Overnight in Basic Lodge
Poon Hill - Sunrise is best in the Poon Hill
An early, pre-dawn hour-long climb up to Poon Hill (3210m) will be rewarded with a spectacular, unobstructed sunrise view of the high Himalaya. Poon Hill is named after the hill tribe Pun, inhabitants of Ghorepani and the surrounding areas. From Poon Hill you will be able to see Dhaulagiri, Tukuche, Dhampus, Nilgiri, Annapurna,Macchapuchhre, Manaslu,Lamjung and many more.
Trek to Ghandruk (1940 meters), via Tadapani
After descending from Poon Hill we will continue our trek to Tadapani, during which we will trek along ridges and through pine and rhododendron forest. Tadapani has close views of Annapurna South and Macchapuchhre. The trail initially climbs through thick forest before clearing. We eventually reach the Gurung village of Ghandruk.
Overnight in Basic Lodge
Trek to Nayapul
This is our final day of trekking. We walk for around three hours, to descend to the Modi River and a small village called Eklebhatti. From here, we follow the river for about two hours, until we reach Nayapul.
Drive to Pokhara
From Nayapul we drive back to Pokhara, retracing the journey of a few days earlier.
Overnight in Hotel Mount Kailash
Fly to Kathmandu from Pokhara
The flight from Pokhara to Kathmandu takes just 30 minutes, but in that time you will be treated to spectacular views of the Himalayas.
After arrival in Kathmandu you will have free time to go for a walk or go souvenir shopping. Or, after all that trekking, just relax in the hotel!

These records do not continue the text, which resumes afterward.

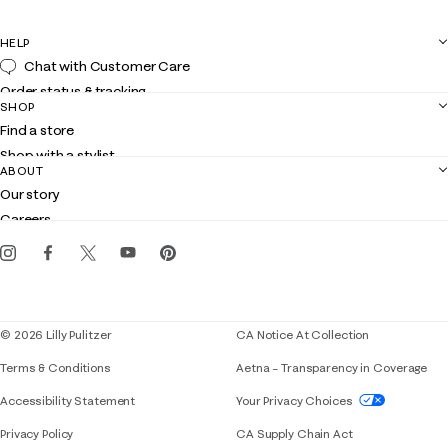
HELP
Chat with Customer Care
Order status & tracking
SHOP
Shipping
Find a store
Returns
Shop with a stylist
Contact us
ABOUT
Club Lilly
Customer service
Our story
Gift cards
Careers
Get the Lilly iOS app
Events
Corporate responsibility
Blog
© 2026 Lilly Pulitzer
CA Notice At Collection
Terms & Conditions
Aetna – Transparency in Coverage
If you need assistance using our website, placing 
Accessibility Statement
Your Privacy Choices
Privacy Policy
CA Supply Chain Act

Overnight in Hotel Traditional Comfort
Bhakatpur - The living history of the ancient Royal Monarchy
Bhaktapur is the quintessential Newari city, and one of the three old kingdoms of the Kathmandu Valley (the other two being Kathmandu and Lalitpur). Bhaktapur has some of the finest architecture in all Nepal. Among the three oldest cities of the Kathmandu Valley, Bhaktapur was once the largest, and was capital of Nepal during the Malla period.
In the narrow lanes and open squares of Bhaktapur you can see traditional crafts being made, such as pottery, metalwork, art, and the finest woodwork. Newari craftspeople are still renowned today as producers of some of the best traditional crafts in Nepal.
Departure to the airport for onward journey
We shall exchange our farewells, and promises to meet again. Because, “Nepal, Once is Not Enough.”